July 18, 2003

WAR DEAD FOUND

Visit any town in Australia and you’ll find a memorial to those killed in World War I. We lost more than 58,000 from a population of only four million.

Hundreds of the dead may have been located in France:

A mass grave containing the remains of 250 missing Australian soldiers is believed to have been found in a French field, 87 years after they were killed in the battle of Fromelles - one of the bloodiest encounters of World War I.

(Via reader Zsa Zsa.)

Posted by Tim Blair at July 18, 2003 04:08 AM
Comments

They were discovered when the Richter Scale went haywire from a mass rolling over after a De Villepin speach at the UN.

Posted by: James Dudek at July 18, 2003 at 04:36 AM

I read the article. Seems as if all the officials want to do is put up a plaque.

Perhaps it would be too much money, but I don't see why they can't recover as many remains as possible and bury them decently someplace? If I had lost someone and felt he may be buried there, I'd appreciate them at least trying to give some a better burial.

These guys paid with their lives. Shouldn't we treat their remains, now they've been found, with as much respect as possible?

Posted by: Chris Josephson at July 18, 2003 at 07:57 AM

I toured the Gallipoli battlefields when I was in Turkey last year. Unbelievable. The trenches are still there.

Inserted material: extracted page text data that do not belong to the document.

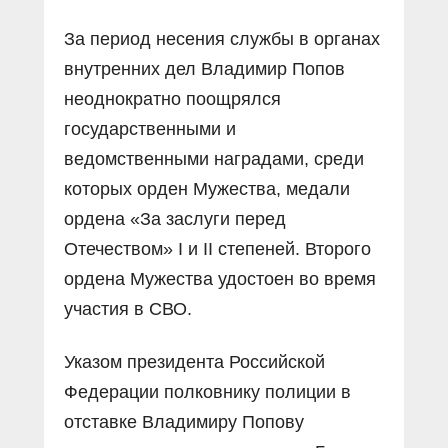
За период несения службы в органах
внутренних дел Владимир Попов
неоднократно поощрялся
государственными и
ведомственными наградами, среди
которых орден Мужества, медали
ордена «За заслуги перед
Отечеством» I и II степеней. Второго
ордена Мужества удостоен во время
участия в СВО.
Указом президента Российской
Федерации полковнику полиции в
отставке Владимиру Попову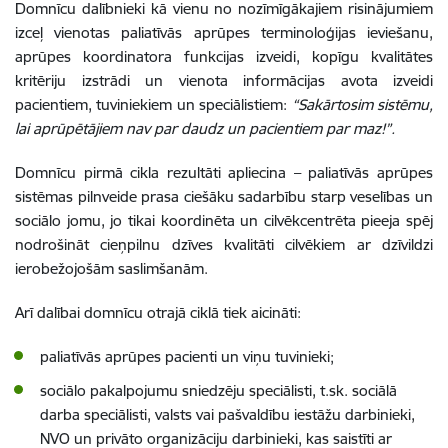
Domnīcu dalībnieki kā vienu no nozīmīgākajiem risinājumiem
izceļ vienotas paliatīvās aprūpes terminoloģijas ieviešanu,
aprūpes koordinatora funkcijas izveidi, kopīgu kvalitātes
kritēriju izstrādi un vienota informācijas avota izveidi
pacientiem, tuviniekiem un speciālistiem:
“Sakārtosim sistēmu,
lai aprūpētājiem nav par daudz un pacientiem par maz!”.
Domnīcu pirmā cikla rezultāti apliecina – paliatīvās aprūpes
sistēmas pilnveide prasa ciešāku sadarbību starp veselības un
sociālo jomu, jo tikai koordinēta un cilvēkcentrēta pieeja spēj
nodrošināt cieņpilnu dzīves kvalitāti cilvēkiem ar dzīvildzi
ierobežojošām saslimšanām.
Arī dalībai domnīcu otrajā ciklā tiek aicināti:
paliatīvās aprūpes pacienti un viņu tuvinieki;
sociālo pakalpojumu sniedzēju speciālisti, t.sk. sociālā
darba speciālisti, valsts vai pašvaldību iestāžu darbinieki,
NVO un privāto organizāciju darbinieki, kas saistīti ar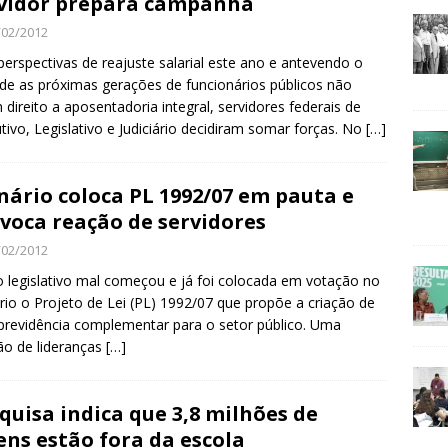
vidor prepara campanha
/02/2012
erspectivas de reajuste salarial este ano e antevendo o
 de as próximas gerações de funcionários públicos não
 direito a aposentadoria integral, servidores federais de
tivo, Legislativo e Judiciário decidiram somar forças. No
[…]
nário coloca PL 1992/07 em pauta e
voca reação de servidores
/02/2012
 legislativo mal começou e já foi colocada em votação no
rio o Projeto de Lei (PL) 1992/07 que propõe a criação de
revidência complementar para o setor público. Uma
ão de lideranças
[…]
quisa indica que 3,8 milhões de
ens estão fora da escola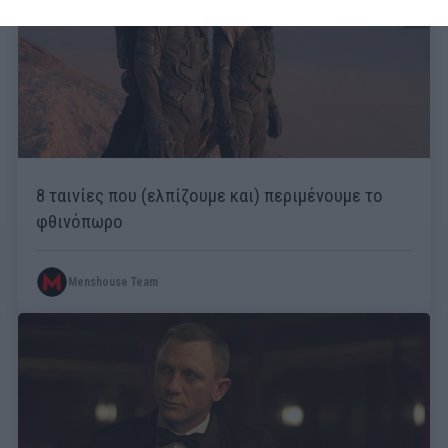
8 ταινίες που (ελπίζουμε και) περιμένουμε το
φθινόπωρο
Menshouse Team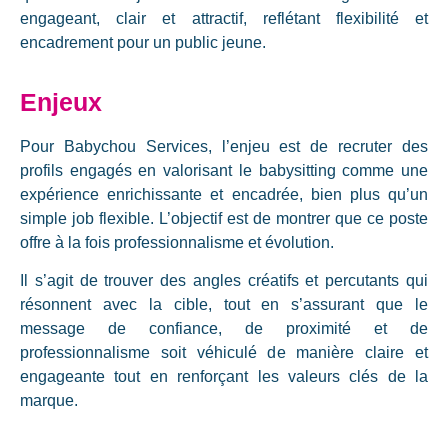
engageant, clair et attractif, reflétant flexibilité et
encadrement pour un public jeune.
Enjeux
Pour Babychou Services, l’enjeu est de recruter des
profils engagés en valorisant le babysitting comme une
expérience enrichissante et encadrée, bien plus qu’un
simple job flexible. L’objectif est de montrer que ce poste
offre à la fois professionnalisme et évolution.
Il s’agit de trouver des angles créatifs et percutants qui
résonnent avec la cible, tout en s’assurant que le
message de confiance, de proximité et de
professionnalisme soit véhiculé de manière claire et
engageante tout en renforçant les valeurs clés de la
marque.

I'm sure there are many other unmarked graves still there, due to the mass casualties and the heat they had to be buried fast in many cases.

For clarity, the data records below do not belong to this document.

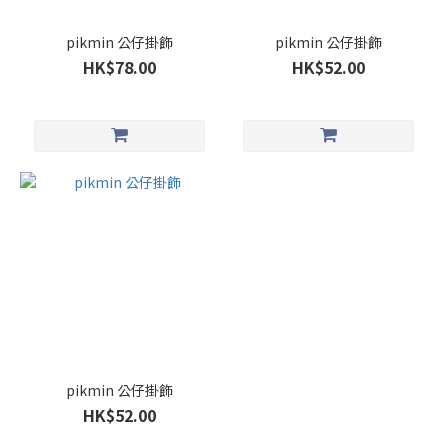
pikmin 公仔掛飾
pikmin 公仔掛飾
HK$78.00
HK$52.00
pikmin 公仔掛飾
HK$52.00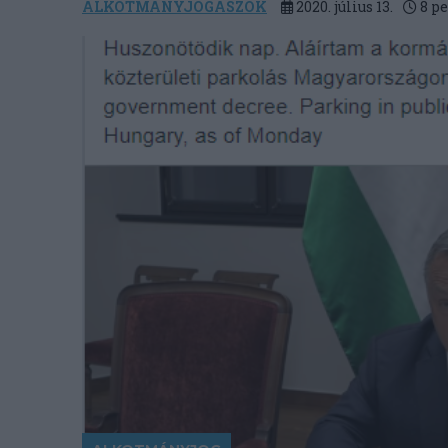
ALKOTMANYJOGASZOK
2020. július 13.
8
pe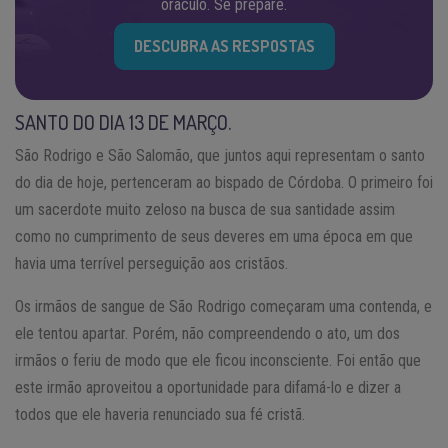
oráculo. Se prepare.
DESCUBRA AS RESPOSTAS
SANTO DO DIA 13 DE MARÇO.
São Rodrigo e São Salomão, que juntos aqui representam o santo
do dia de hoje, pertenceram ao bispado de Córdoba. O primeiro foi
um sacerdote muito zeloso na busca de sua santidade assim
como no cumprimento de seus deveres em uma época em que
havia uma terrível perseguição aos cristãos.
Os irmãos de sangue de São Rodrigo começaram uma contenda, e
ele tentou apartar. Porém, não compreendendo o ato, um dos
irmãos o feriu de modo que ele ficou inconsciente. Foi então que
este irmão aproveitou a oportunidade para difamá-lo e dizer a
todos que ele haveria renunciado sua fé cristã.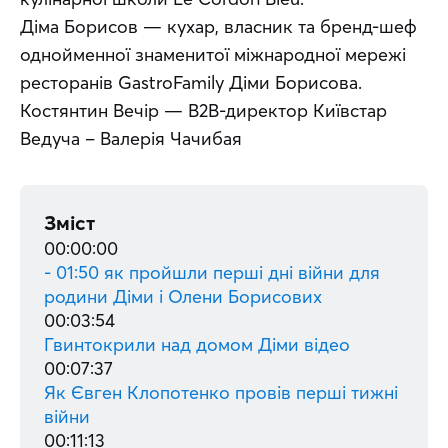
Діма Борисов — кухар, власник та бренд-шеф 
однойменної знаменитої міжнародної мережі 
ресторанів GastroFamily Діми Борисова.
Костянтин Вечір — В2В-директор Київстар
Ведуча – Валерія Чачибая
Зміст
00:00:00
- 01:50 як пройшли перші дні війни для
родини Діми і Олени Борисових
00:03:54
Гвинтокрили над домом Діми відео
00:07:37
Як Євген Клопотенко провів перші тижні
війни
00:11:13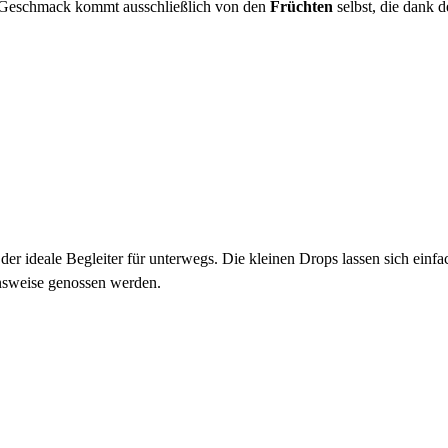
e Geschmack kommt ausschließlich von den
Früchten
selbst, die dank d
er ideale Begleiter für unterwegs. Die kleinen Drops lassen sich einfa
onsweise genossen werden.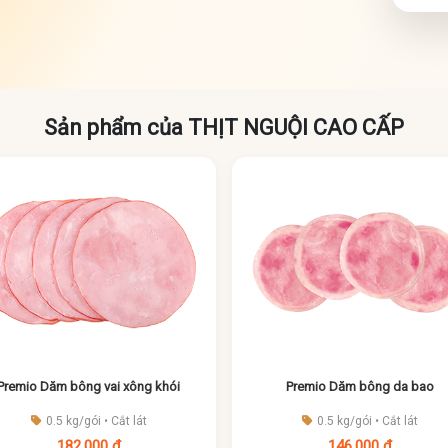
Sản phẩm của THỊT NGUỘI CAO CẤP
Premio Dăm bông vai xông khói
Premio Dăm bông da bao
0.5 kg/gói • Cắt lát
0.5 kg/gói • Cắt lát
182,000 đ
146,000 đ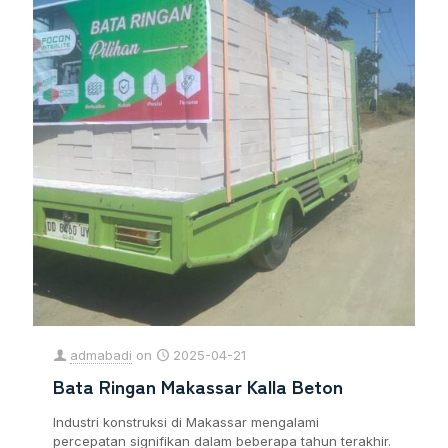
admabadi
on
2025-04-21
Bata Ringan Makassar Kalla Beton
Industri konstruksi di Makassar mengalami
percepatan signifikan dalam beberapa tahun terakhir.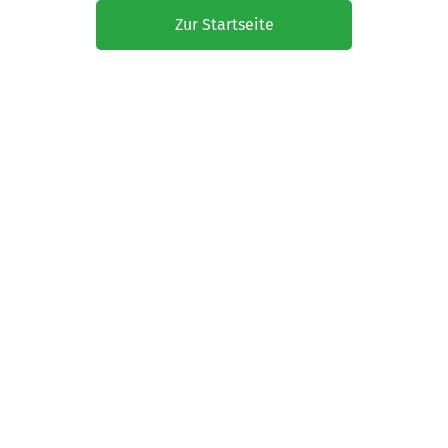
Zur Startseite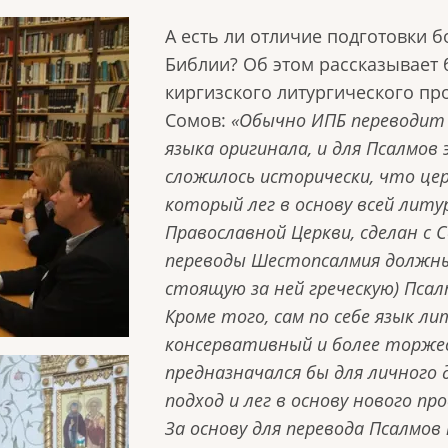
А есть ли отличие подготовки 
Библии? Об этом рассказывает 
киргизского литургического пр
Сомов:
«Обычно ИПБ переводит П
языка оригинала, и для Псалмов
сложилось исторически, что це
который лег в основу всей литу
Православной Церкви, сделан с 
переводы Шестопсалмия должны
стоящую за ней греческую) Псал
Кроме того, сам по себе язык ли
консервативный и более торжес
предназначался бы для личного
подход и лег в основу нового пр
За основу для перевода Псалмов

Posted by: Alice at July 18, 2003 at 11:25 AM

What weasles!

What a pity that it took the words of an 'enemy' to express exactly what our so called friends should be expressing now:

sons front far away countries
Wipe away your tears,
Your sons are now lying in our bosom
And are in peace
After having lost their lives on this land
They have become our sons as well

Kemal Attaturk

Posted by: nic at July 18, 2003 at 11:34 AM

nic, ozzies covey sadness through humour and comedy.To say something like Attaturk would arouse suspicioun and properly, as in:
another bastard climbing the greasy pole on the back of others .

The contrast is Kipling's haunting poem, the first mode war poem, Charge of the Light Brigade,
ending in a melancholy line unequalled before nor since:
`And for half a century they have lain their dead.'

Don't be silly nic.

Posted by: d at July 18, 2003 at 02:04 PM

Before anyone says the fucking obvious: TENNYSON.
But Kipling was pucker too so, nanyah nanayh..ad bloody infinitum.

Posted by: d at July 18, 2003 at 03:01 PM

Nothing to say, but remember each man had a life, a unique personality, a wonderful Aussie outlook and humour, whose memory should be kept as fresh and strong as any loss today.

Posted by: Paul at July 18, 2003 at 05:51 PM

Let the dead stay where they are.

The Englishman Rupert Brooke, (who died of blood poisoning on his way to Gallipoli, and who is buried on the island of Skyros)
wrote in his poem
The Soldier,

"If I should die, think only this of me;
That there's some corner of a foreign field
That is for ever England."

Well, there is also a bit of a French field that is forever Australian.

Posted by: Bai at July 19, 2003 at 01:57 AM

Regardless of where tthe remains are interred;
They are forever ours
Forever Australians
Never forgotten
Always honoured.

At the going down of the sun,
and, in the morning,
We will remember them.

Piss off , all you pommies and frogs, you didn't give a shit in 1914, you don't give a shit now.
I do- I'm an Aussie and proud of it.